Exercise description
Wherever "interior" turns up in the entries, copy out the line that holds it.

** Opening Provided records block **

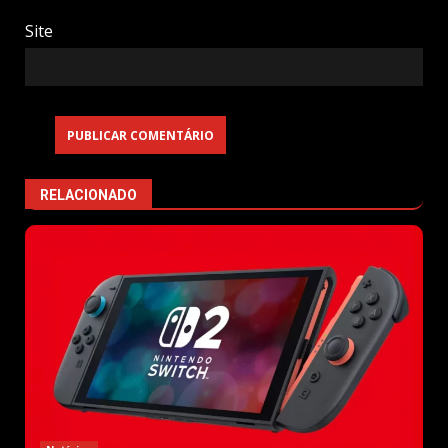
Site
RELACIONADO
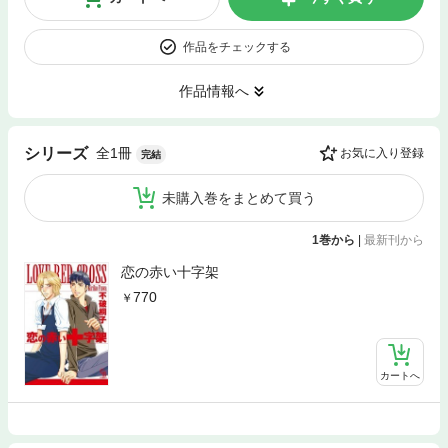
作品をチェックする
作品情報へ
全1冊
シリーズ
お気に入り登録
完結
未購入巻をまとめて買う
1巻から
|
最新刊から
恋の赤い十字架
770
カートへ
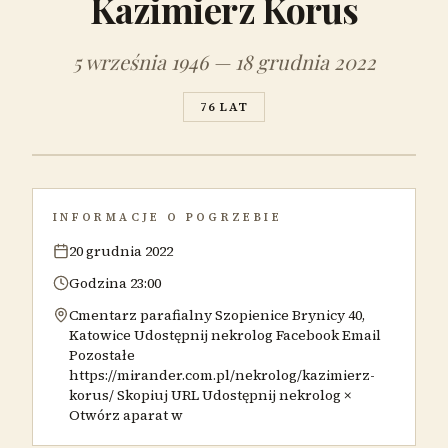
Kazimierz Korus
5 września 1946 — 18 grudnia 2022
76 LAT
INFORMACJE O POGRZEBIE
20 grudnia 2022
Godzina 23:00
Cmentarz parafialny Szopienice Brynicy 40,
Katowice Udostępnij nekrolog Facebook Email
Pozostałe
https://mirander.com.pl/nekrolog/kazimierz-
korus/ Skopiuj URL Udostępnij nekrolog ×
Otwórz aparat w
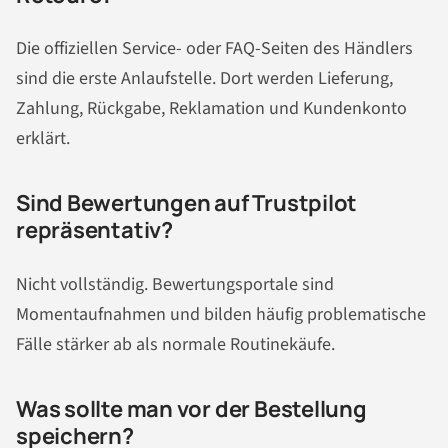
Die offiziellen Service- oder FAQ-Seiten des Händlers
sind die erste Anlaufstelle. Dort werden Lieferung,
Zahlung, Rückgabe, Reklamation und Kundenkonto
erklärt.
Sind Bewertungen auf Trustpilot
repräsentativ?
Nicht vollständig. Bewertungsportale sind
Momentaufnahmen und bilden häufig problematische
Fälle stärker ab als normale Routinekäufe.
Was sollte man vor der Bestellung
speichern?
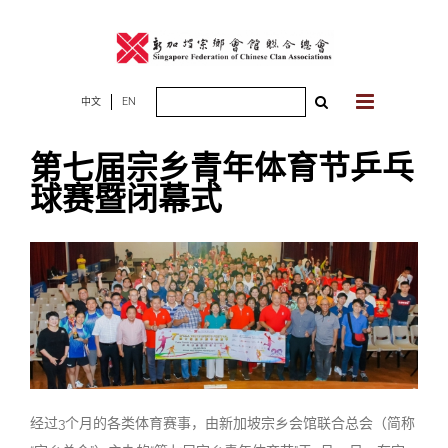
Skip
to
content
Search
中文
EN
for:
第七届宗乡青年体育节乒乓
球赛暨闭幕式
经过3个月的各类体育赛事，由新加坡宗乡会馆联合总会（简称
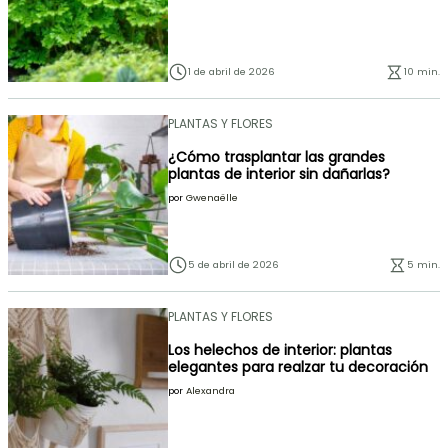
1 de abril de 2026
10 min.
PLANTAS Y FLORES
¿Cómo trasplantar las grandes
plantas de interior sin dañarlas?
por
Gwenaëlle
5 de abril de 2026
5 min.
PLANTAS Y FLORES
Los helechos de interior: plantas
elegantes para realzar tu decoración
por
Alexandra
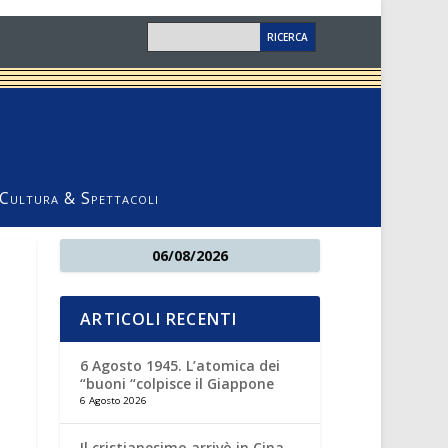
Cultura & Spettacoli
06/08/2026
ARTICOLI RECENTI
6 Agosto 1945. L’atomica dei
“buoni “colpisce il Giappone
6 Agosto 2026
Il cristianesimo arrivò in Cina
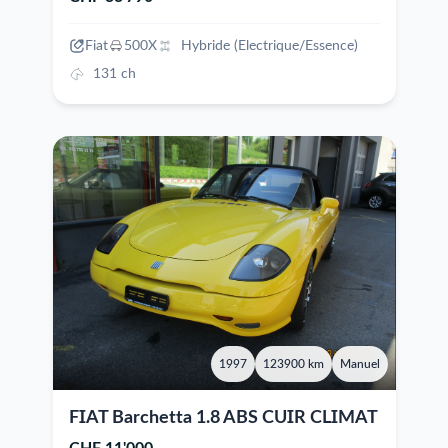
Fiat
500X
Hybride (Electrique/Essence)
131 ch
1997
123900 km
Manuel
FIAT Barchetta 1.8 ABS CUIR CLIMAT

** Closing Provided records block **

Exercise answer
plantas de interior sin dañarlas?
Los helechos de interior: plantas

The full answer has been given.